Directions for this task => Only the pictures should be left out; write out all other data exactly.

:: Source data ::

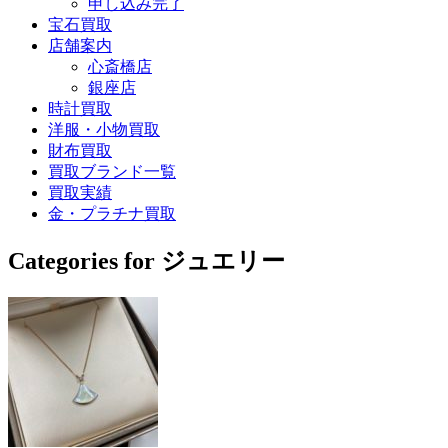
申し込み完了
宝石買取
店舗案内
心斎橋店
銀座店
時計買取
洋服・小物買取
財布買取
買取ブランド一覧
買取実績
金・プラチナ買取
Categories for ジュエリー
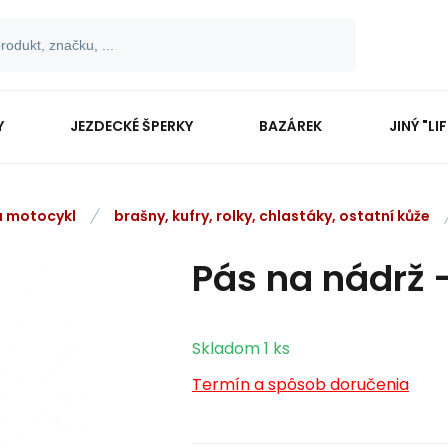
Y
JEZDECKÉ ŠPERKY
BAZÁREK
JINÝ "LI
na motocykl
brašny, kufry, rolky, chlastáky, ostatní kůže
Pás na nádrž -
Skladom
1
ks
Termín a spôsob doručenia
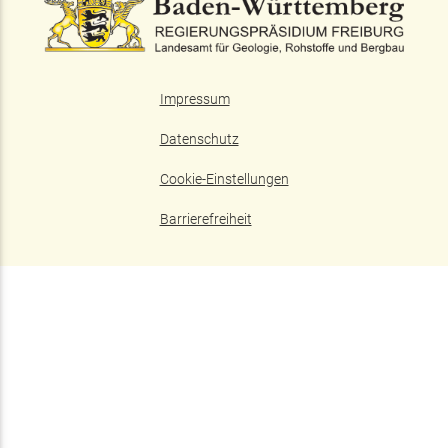
Impressum
Datenschutz
Cookie-Einstellungen
Barrierefreiheit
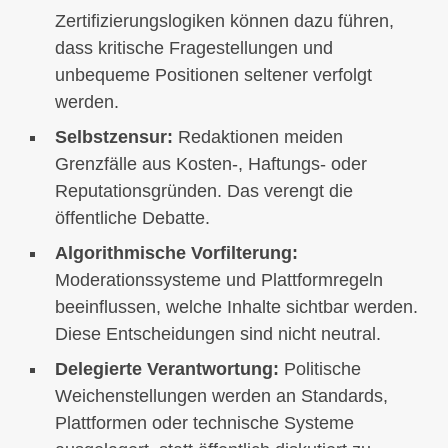
Zertifizierungslogiken können dazu führen,
dass kritische Fragestellungen und
unbequeme Positionen seltener verfolgt
werden.
Selbstzensur:
Redaktionen meiden
Grenzfälle aus Kosten-, Haftungs- oder
Reputationsgründen. Das verengt die
öffentliche Debatte.
Algorithmische Vorfilterung:
Moderationssysteme und Plattformregeln
beeinflussen, welche Inhalte sichtbar werden.
Diese Entscheidungen sind nicht neutral.
Delegierte Verantwortung:
Politische
Weichenstellungen werden an Standards,
Plattformen oder technische Systeme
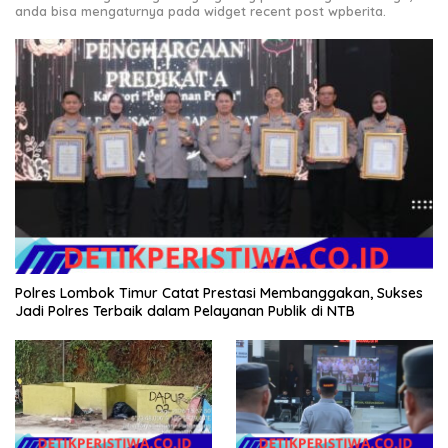
anda bisa mengaturnya pada widget recent post wpberita.
Polres Lombok Timur Catat Prestasi Membanggakan, Sukses
Jadi Polres Terbaik dalam Pelayanan Publik di NTB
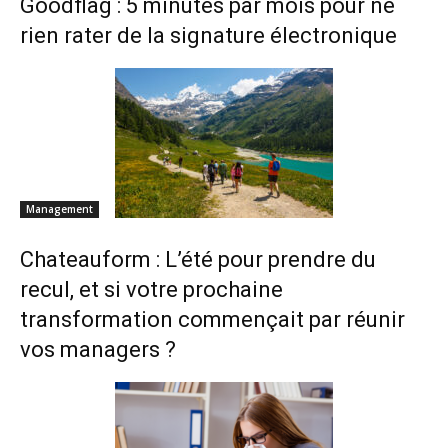
Goodflag : 5 minutes par mois pour ne
rien rater de la signature électronique
Management
Chateauform : L’été pour prendre du
recul, et si votre prochaine
transformation commençait par réunir
vos managers ?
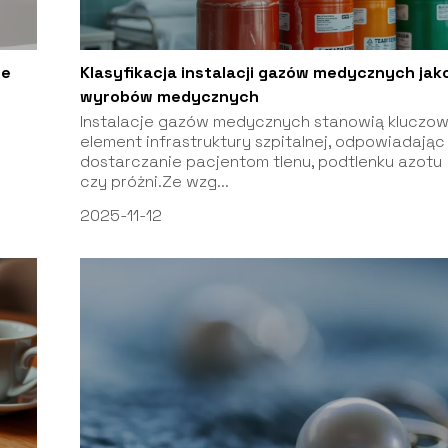
je
Klasyfikacja instalacji gazów medycznych jak
wyrobów medycznych
Instalacje gazów medycznych stanowią kluczo
element infrastruktury szpitalnej, odpowiadając
dostarczanie pacjentom tlenu, podtlenku azotu
czy próżni.Ze wzg...
2025-11-12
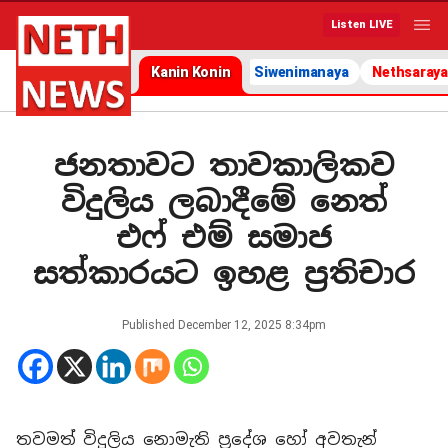
Listen LIVE
Kanin Konin
Siwenimanaya
Nethsaraya
ජනතාවට තාවකාලිකව
විදුලිය ලබාදීමේ නෙත්
එෆ් එම් සමාජ
සත්කාරයට ඉහළ ප්‍රතිචාර
Published
December 12, 2025 8:34pm
තවමත් විදුලිය නොමැති ප්‍රදේශ හෝ අවතැන්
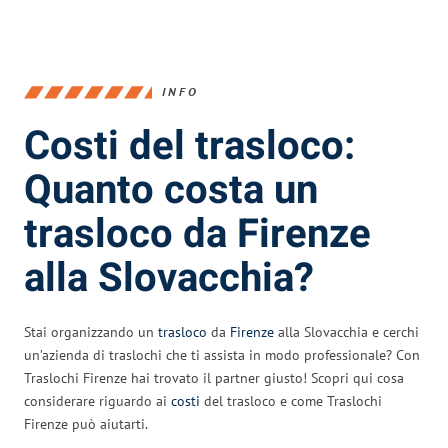
INFO
Costi del trasloco:
Quanto costa un
trasloco da Firenze
alla Slovacchia?
Stai organizzando un
trasloco
da
Firenze
alla Slovacchia e cerchi
un’azienda di traslochi che ti assista in modo professionale? Con
Traslochi Firenze hai trovato il partner giusto! Scopri qui cosa
considerare riguardo ai
costi
del trasloco e come Traslochi
Firenze può aiutarti.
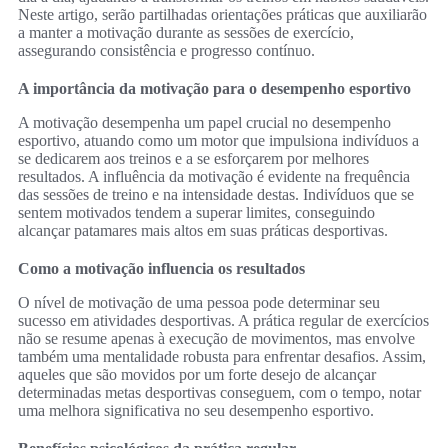
Neste artigo, serão partilhadas orientações práticas que auxiliarão
a manter a motivação durante as sessões de exercício,
assegurando consistência e progresso contínuo.
A importância da motivação para o desempenho esportivo
A motivação desempenha um papel crucial no desempenho
esportivo, atuando como um motor que impulsiona indivíduos a
se dedicarem aos treinos e a se esforçarem por melhores
resultados. A influência da motivação é evidente na frequência
das sessões de treino e na intensidade destas. Indivíduos que se
sentem motivados tendem a superar limites, conseguindo
alcançar patamares mais altos em suas práticas desportivas.
Como a motivação influencia os resultados
O nível de motivação de uma pessoa pode determinar seu
sucesso em atividades desportivas. A prática regular de exercícios
não se resume apenas à execução de movimentos, mas envolve
também uma mentalidade robusta para enfrentar desafios. Assim,
aqueles que são movidos por um forte desejo de alcançar
determinadas metas desportivas conseguem, com o tempo, notar
uma melhora significativa no seu desempenho esportivo.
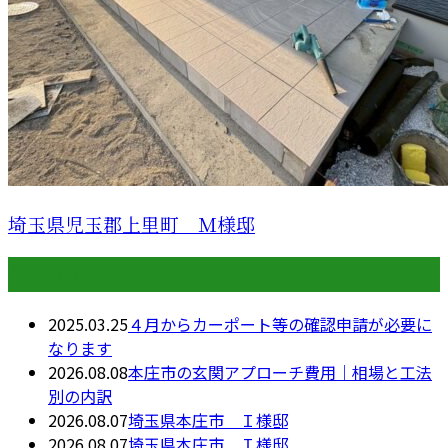
埼玉県児玉郡上里町 Ｍ様邸
最近の投稿
2025.03.25
４月からカーポート等の確認申請が必要に
なります
2026.08.08
本庄市の玄関アプローチ費用｜相場と工法
別の内訳
2026.08.07
埼玉県本庄市 Ｉ様邸
2026.08.07
埼玉県本庄市 Ｉ様邸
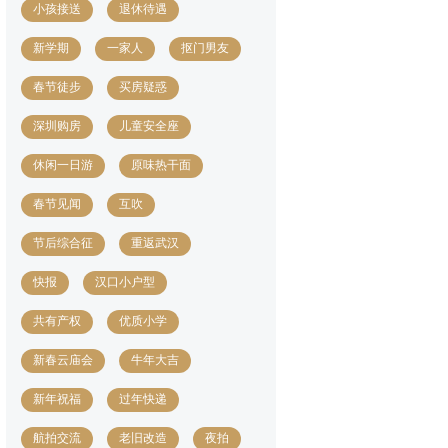
小孩接送
退休待遇
新学期
一家人
抠门男友
春节徒步
买房疑惑
深圳购房
儿童安全座
休闲一日游
原味热干面
春节见闻
互吹
节后综合征
重返武汉
快报
汉口小户型
共有产权
优质小学
新春云庙会
牛年大吉
新年祝福
过年快递
航拍交流
老旧改造
夜拍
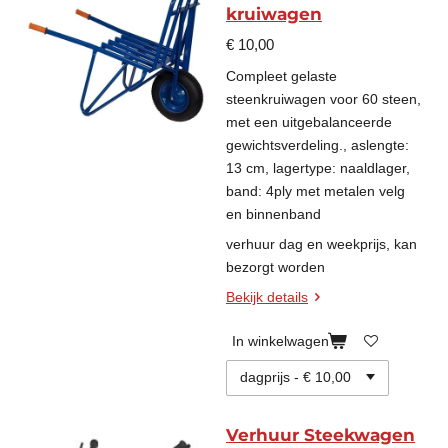
kruiwagen
€ 10,00
Compleet gelaste
steenkruiwagen voor 60 steen,
met een uitgebalanceerde
gewichtsverdeling., aslengte:
13 cm, lagertype: naaldlager,
band: 4ply met metalen velg
en binnenband
verhuur dag en weekprijs, kan
bezorgt worden
Bekijk details
In winkelwagen
Verhuur Steekwagen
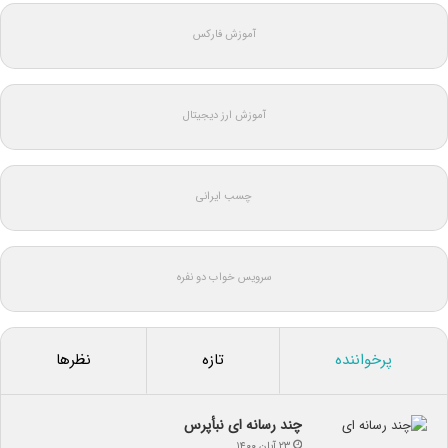
آموزش فارکس
آموزش ارز دیجیتال
چسب ایرانی
سرویس خواب دو نفره
پرخواننده
تازه
نظرها
چند رسانه ای نبأپرس
۲۳ آبان ۱۴۰۰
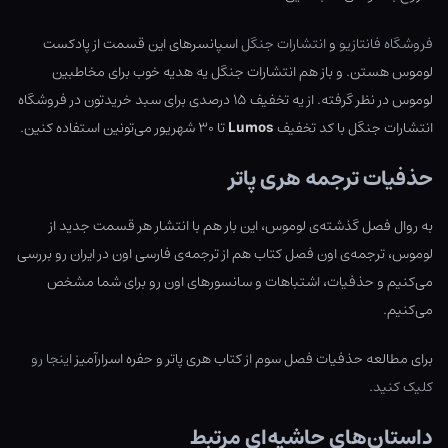
فروشگاه فانتازیو
و
انتشارات جنگل
اسپانسرهای این قسمت از پادکست
لوموس هستن. و باز هم انتشارات جنگل یه هدیه خوب برای مخاطبین
لوموس در نظر گرفته. از یه تخفیف ۱۵ درصدی برای سبد خریدتون در فروشگاه
انتشارات جنگل با کد تخفیف
Lumos
تا ۳۰ شهریور می‌تونین استفاده کنین.
حذفیات ترجمه هری پاتر
به روال فصل گذشته‌ی لوموس، این بار هم با انتشار هر قسمت جدید از
لوموس، ترجمه‌ی اون فصل کتاب هم از ترجمه‌ی فارسی اون در ایران رو بررسی
می‌کنیم و حذفیات، اشتباهات و سانسورهای اون رو برای شما مشخص
می‌کنیم.
برای مطالعه حذفیات فصل سوم از کتاب هری پاتر و حفره اسرارآمیز
اینجا رو
کلیک کنید
.
داستان‌های حاشیه‌ای مرتبط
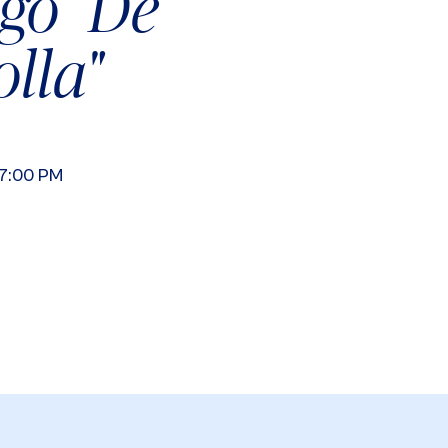
ngo "De
olla"
07:00 PM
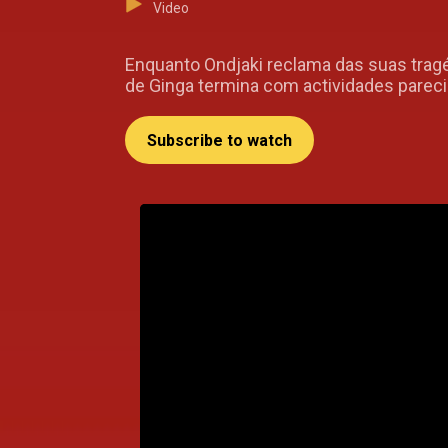
Video
Enquanto Ondjaki reclama das suas tragéd
de Ginga termina com actividades pareci
Subscribe to watch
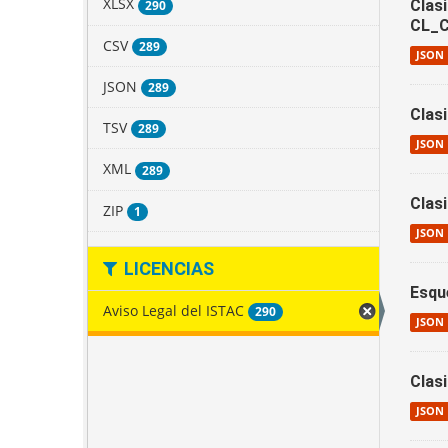
XLSX
Clas
290
CL_C
CSV
289
JSON
JSON
289
Clas
TSV
289
JSON
XML
289
Clas
ZIP
1
JSON
LICENCIAS
Esqu
Aviso Legal del ISTAC
290
JSON
Clas
JSON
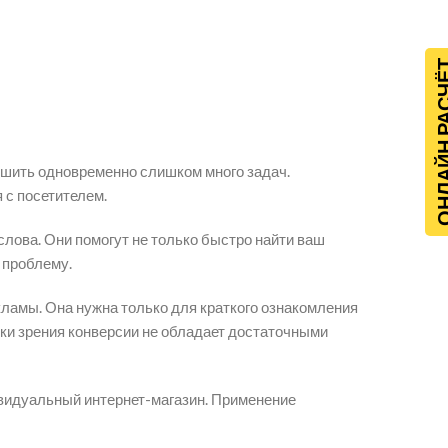
ОНЛАЙН Р
ешить одновременно слишком много задач.
 с посетителем.
лова. Они помогут не только быстро найти ваш
ю проблему.
ламы. Она нужна только для краткого ознакомления
очки зрения конверсии не обладает достаточными
ивидуальный интернет-магазин. Применение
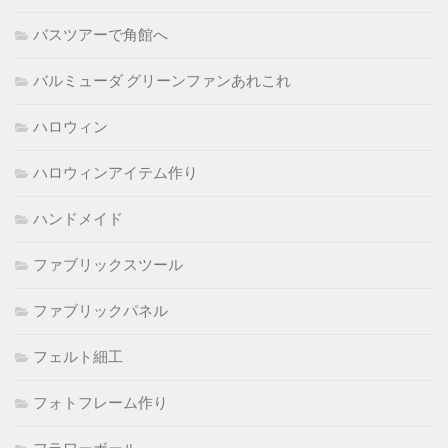
バスツアーで角館へ
バルミューダ グリーンファンあれこれ
ハロウィン
ハロウィンアイテム作り
ハンドメイド
ファブリックスツール
ファブリックパネル
フェルト細工
フォトフレーム作り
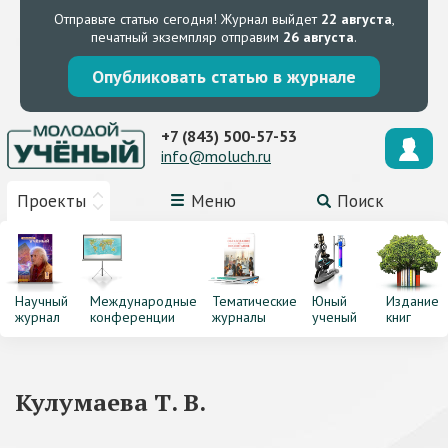
Отправьте статью сегодня!
Журнал выйдет
22 августа
,
печатный экземпляр отправим
26 августа
.
Опубликовать статью в журнале
+7 (843) 500-57-53
info@moluch.ru
Проекты
Меню
Поиск
Научный
Международные
Тематические
Юный
Издание
журнал
конференции
журналы
ученый
книг
Кулумаева Т. В.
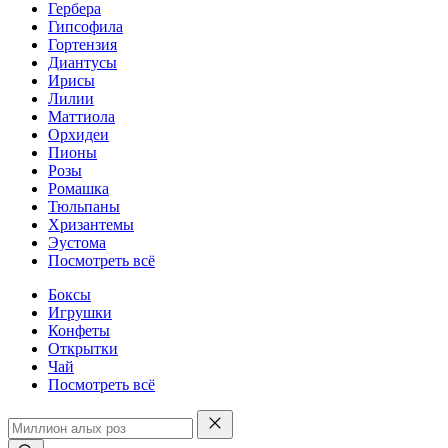
Гербера
Гипсофила
Гортензия
Диантусы
Ирисы
Лилии
Маттиола
Орхидеи
Пионы
Розы
Ромашка
Тюльпаны
Хризантемы
Эустома
Посмотреть всё
Боксы
Игрушки
Конфеты
Открытки
Чай
Посмотреть всё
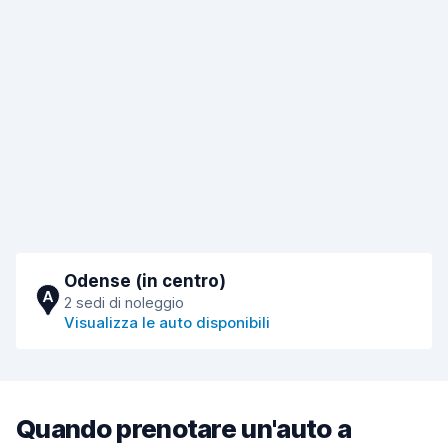
Odense (in centro)
A
2 sedi di noleggio
Visualizza le auto disponibili
Quando prenotare un'auto a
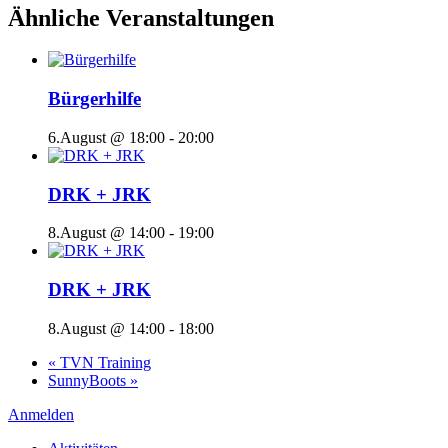
Ähnliche Veranstaltungen
Bürgerhilfe
6.August @ 18:00
-
20:00
DRK + JRK
8.August @ 14:00
-
19:00
DRK + JRK
8.August @ 14:00
-
18:00
«
TVN Training
SunnyBoots
»
Anmelden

:::

Response to this exercise =>
申し込み完了
宝石買取
店舗案内
心斎橋店
銀座店
時計買取
洋服・小物買取
財布買取
買取ブランド一覧
買取実績
金・プラチナ買取
Categories for ジュエリー
Y
JEZDECKÉ ŠPERKY
BAZÁREK
JINÝ "LI
na motocykl
brašny, kufry, rolky, chlastáky, ostatní kůže
Pás na nádrž -
Skladom
1
ks
Termín a spôsob doručenia
Impressum
Datenschutz
Cookie-Einstellungen
Barrierefreiheit
Zertifizierungslogiken können dazu führen,
dass kritische Fragestellungen und
unbequeme Positionen seltener verfolgt
werden.
Selbstzensur:
Redaktionen meiden
Grenzfälle aus Kosten-, Haftungs- oder
Reputationsgründen. Das verengt die
öffentliche Debatte.
Algorithmische Vorfilterung:
Moderationssysteme und Plattformregeln
beeinflussen, welche Inhalte sichtbar werden.
Diese Entscheidungen sind nicht neutral.
Delegierte Verantwortung:
Politische
Weichenstellungen werden an Standards,
Plattformen oder technische Systeme
anda bisa mengaturnya pada widget recent post wpberita.
Polres Lombok Timur Catat Prestasi Membanggakan, Sukses
Jadi Polres Terbaik dalam Pelayanan Publik di NTB
Goodflag : 5 minutes par mois pour ne
rien rater de la signature électronique
Management
Chateauform : L’été pour prendre du
recul, et si votre prochaine
transformation commençait par réunir
vos managers ?
je
Klasyfikacja instalacji gazów medycznych jak
wyrobów medycznych
Instalacje gazów medycznych stanowią kluczo
element infrastruktury szpitalnej, odpowiadając
dostarczanie pacjentom tlenu, podtlenku azotu
czy próżni.Ze wzg...
2025-11-12
Listen LIVE
Kanin Konin
Siwenimanaya
Nethsaraya
ජනතාවට තාවකාලිකව
විදුලිය ලබාදීමේ නෙත්
එෆ් එම් සමාජ
සත්කාරයට ඉහළ ප්‍රතිචාර
Published
December 12, 2025 8:34pm
තවමත් විදුලිය නොමැති ප්‍රදේශ හෝ අවතැන්
INFO
Costi del trasloco:
Quanto costa un
trasloco da Firenze
alla Slovacchia?
Stai organizzando un
trasloco
da
Firenze
alla Slovacchia e cerchi
un’azienda di traslochi che ti assista in modo professionale? Con
Traslochi Firenze hai trovato il partner giusto! Scopri qui cosa
considerare riguardo ai
costi
del trasloco e come Traslochi
Firenze può aiutarti.
Neste artigo, serão partilhadas orientações práticas que auxiliarão
a manter a motivação durante as sessões de exercício,
assegurando consistência e progresso contínuo.
A importância da motivação para o desempenho esportivo
A motivação desempenha um papel crucial no desempenho
esportivo, atuando como um motor que impulsiona indivíduos a
se dedicarem aos treinos e a se esforçarem por melhores
resultados. A influência da motivação é evidente na frequência
das sessões de treino e na intensidade destas. Indivíduos que se
sentem motivados tendem a superar limites, conseguindo
alcançar patamares mais altos em suas práticas desportivas.
Como a motivação influencia os resultados
O nível de motivação de uma pessoa pode determinar seu
sucesso em atividades desportivas. A prática regular de exercícios
não se resume apenas à execução de movimentos, mas envolve
também uma mentalidade robusta para enfrentar desafios. Assim,
aqueles que são movidos por um forte desejo de alcançar
determinadas metas desportivas conseguem, com o tempo, notar
uma melhora significativa no seu desempenho esportivo.
埼玉県児玉郡上里町 Ｍ様邸
最近の投稿
2025.03.25
４月からカーポート等の確認申請が必要に
なります
2026.08.08
本庄市の玄関アプローチ費用｜相場と工法
別の内訳
2026.08.07
埼玉県本庄市 Ｉ様邸
2026.08.07
埼玉県本庄市 Ｉ様邸
小孩接送
退休待遇
新学期
一家人
抠门男友
春节徒步
买房疑惑
深圳购房
儿童安全座
休闲一日游
原味热干面
春节见闻
互吹
节后综合征
重返武汉
快报
汉口小户型
共有产权
优质小学
新春云庙会
牛年大吉
新年祝福
过年快递
航拍交流
老旧改造
夜拍
kruiwagen
€ 10,00
Compleet gelaste
steenkruiwagen voor 60 steen,
met een uitgebalanceerde
gewichtsverdeling., aslengte:
13 cm, lagertype: naaldlager,
band: 4ply met metalen velg
en binnenband
verhuur dag en weekprijs, kan
bezorgt worden
Bekijk details
In winkelwagen
Verhuur Steekwagen
آموزش فارکس
آموزش ارز دیجیتال
چسب ایرانی
سرویس خواب دو نفره
پرخواننده
تازه
نظرها
چند رسانه ای نبأپرس
۲۳ آبان ۱۴۰۰
فروشگاه فانتازیو
و
انتشارات جنگل
اسپانسرهای این قسمت از پادکست
لوموس هستن. و باز هم انتشارات جنگل یه هدیه خوب برای مخاطبین
لوموس در نظر گرفته. از یه تخفیف ۱۵ درصدی برای سبد خریدتون در فروشگاه
انتشارات جنگل با کد تخفیف
Lumos
تا ۳۰ شهریور می‌تونین استفاده کنین.
حذفیات ترجمه هری پاتر
به روال فصل گذشته‌ی لوموس، این بار هم با انتشار هر قسمت جدید از
لوموس، ترجمه‌ی اون فصل کتاب هم از ترجمه‌ی فارسی اون در ایران رو بررسی
می‌کنیم و حذفیات، اشتباهات و سانسورهای اون رو برای شما مشخص
می‌کنیم.
برای مطالعه حذفیات فصل سوم از کتاب هری پاتر و حفره اسرارآمیز
اینجا رو
کلیک کنید
.
داستان‌های حاشیه‌ای مرتبط
ngo "De
olla"
07:00 PM
Video
Enquanto Ondjaki reclama das suas tragéd
de Ginga termina com actividades pareci
Subscribe to watch
XLSX
Clas
290
CL_C
CSV
289
JSON
JSON
289
Clas
TSV
289
JSON
XML
289
Clas
ZIP
1
JSON
LICENCIAS
Esqu
Aviso Legal del ISTAC
290
JSON
Clas
JSON
ОНЛАЙН Р
ешить одновременно слишком много задач.
 с посетителем.
лова. Они помогут не только быстро найти ваш
ю проблему.
ламы. Она нужна только для краткого ознакомления
очки зрения конверсии не обладает достаточными
ивидуальный интернет-магазин. Применение
バスツアーで角館へ
バルミューダ グリーンファンあれこれ
ハロウィン
ハロウィンアイテム作り
ハンドメイド
ファブリックスツール
ファブリックパネル
フェルト細工
フォトフレーム作り
Отправьте статью сегодня!
Журнал выйдет
22 августа
,
печатный экземпляр отправим
26 августа
.
Опубликовать статью в журнале
+7 (843) 500-57-53
info@moluch.ru
Проекты
Меню
Поиск
Научный
Международные
Тематические
Юный
Издание
журнал
конференции
журналы
ученый
книг
Кулумаева Т. В.
Гербера
Гипсофила
Гортензия
Диантусы
Ирисы
Лилии
Маттиола
Орхидеи
Пионы
Розы
Ромашка
Тюльпаны
Хризантемы
Эустома
Посмотреть всё
Боксы
Игрушки
Конфеты
Открытки
Чай
Посмотреть всё
Odense (in centro)
A
2 sedi di noleggio
Visualizza le auto disponibili
Quando prenotare un'auto a
Ähnliche Veranstaltungen
Bürgerhilfe
6.August @ 18:00
-
20:00
DRK + JRK
8.August @ 14:00
-
19:00
DRK + JRK
8.August @ 14:00
-
18:00
«
TVN Training
SunnyBoots
»
Anmelden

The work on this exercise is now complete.